School of Computer, Data, & Information Sciences | Department of Computer Sciences

Hometown: Athens, Greece

Emmanouil-Vasileios (Manolis) Vlatakis Gkaragkounis is Assistant Professor in Computer Sciences. Manolis has been currently a Foundations of Data Science Institute (FODSI) Postdoctoral Fellow at the Simons Institute for the Theory of Computing, UC Berkeley, mentored by Prof. Michael Jordan. He completed his Ph.D. in Computer Science at Columbia University, under Professors Mihalis Yannakakis and Rocco Servedio, and holds B.Sc. and M.Sc. degrees in Electrical and Computer Engineering. Manolis specializes in the theoretical aspects of Data Science, Machine Learning, and Game Theory. His expertise includes beyond worst-case analysis, optimization, and data-driven decision-making in complex environments. Applications of his work span multiple areas from privacy, neural networks, to economics and contract theory, statistical inference, and quantum machine learning.

Mr. Manolis’s talks can also be given in Greek.

Talks:

Bridging the Gap between Theory and Practice: Solving Intractable Problems in a Multi-Agent Machine Learning World

Traditional computing sciences have made significant advances with tools like Complexity and Worst-Case Analysis. However, Machine Learning has unveiled optimization challenges, from image generation to autonomous vehicles, that go beyond the analytical capabilities of past decades. Despite their theoretical complexity, such tasks are often more manageable in practice, thanks to deceptively simple yet efficient techniques such as Local Search and Gradient Descent.

In this talk, we will delve into the effectiveness of these algorithms in complex environments and the development of a theory that transcends traditional analysis, bridging theoretical principles with practical applications.

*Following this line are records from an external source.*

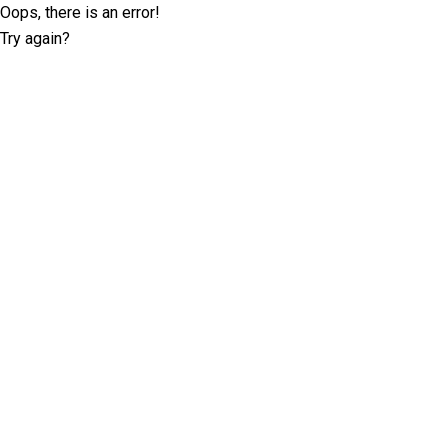
Oops, there is an error!
Try again?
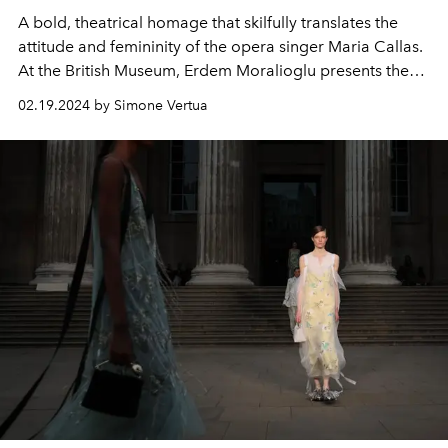
A bold, theatrical homage that skilfully translates the
attitude and femininity of the opera singer Maria Callas.
At the British Museum,
Erdem
Moralioglu presents the
autumn winter 2024-25 women's collection
.
02.19.2024 by Simone Vertua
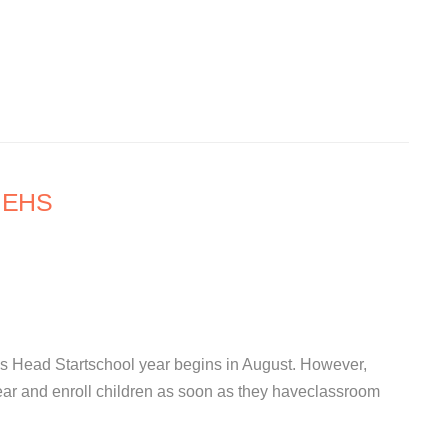
l EHS
s Head Startschool year begins in August. However,
ear and enroll children as soon as they haveclassroom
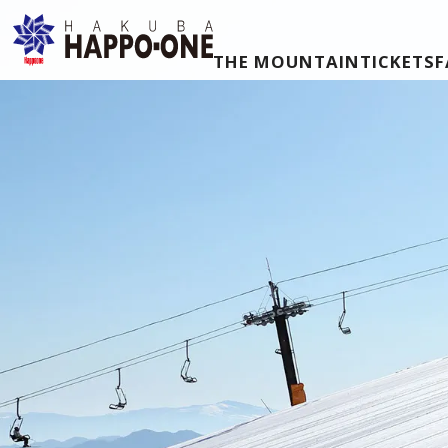
THE MOUNTAIN
TICKETS
F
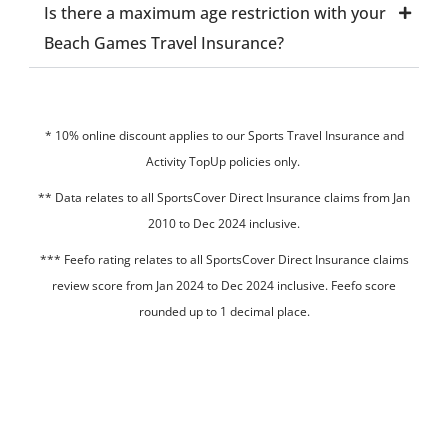
Is there a maximum age restriction with your
Beach Games Travel Insurance?
* 10% online discount applies to our Sports Travel Insurance and
Activity TopUp policies only.
**
Data relates to all SportsCover Direct Insurance claims from Jan
2010 to Dec 2024 inclusive.
*** Feefo rating relates to all SportsCover Direct Insurance claims
review score from Jan 2024 to Dec 2024 inclusive. Feefo score
rounded up to 1 decimal place.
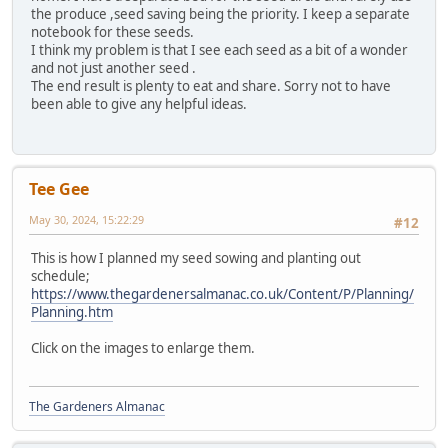
the produce ,seed saving being the priority. I keep a separate
notebook for these seeds.
I think my problem is that I see each seed as a bit of a wonder
and not just another seed .
The end result is plenty to eat and share. Sorry not to have
been able to give any helpful ideas.
Tee Gee
May 30, 2024, 15:22:29
#12
This is how I planned my seed sowing and planting out
schedule;
https://www.thegardenersalmanac.co.uk/Content/P/Planning/
Planning.htm
Click on the images to enlarge them.
The Gardeners Almanac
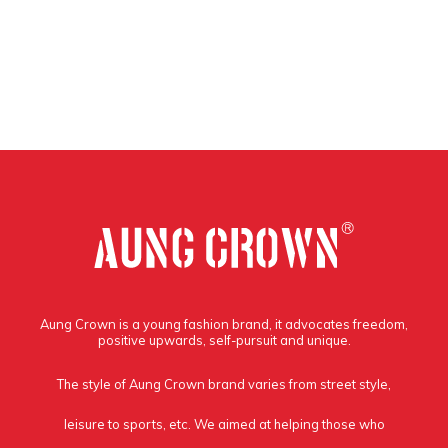
Aung Crown is a young fashion brand, it advocates freedom,
positive upwards, self-pursuit and unique.
The style of Aung Crown brand varies from street style,
leisure to sports, etc. We aimed at helping those who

We will further explore the behavior of these heuristics in multi-agent strategic environments, evaluating their capacity to achieve equilibria through advanced machinery from Optimization, Statistics, Dynamical Systems, and Game Theory. The discussion will conclude with an outline of future research directions and my vision for a computational understanding of multi-agent Machine Learning.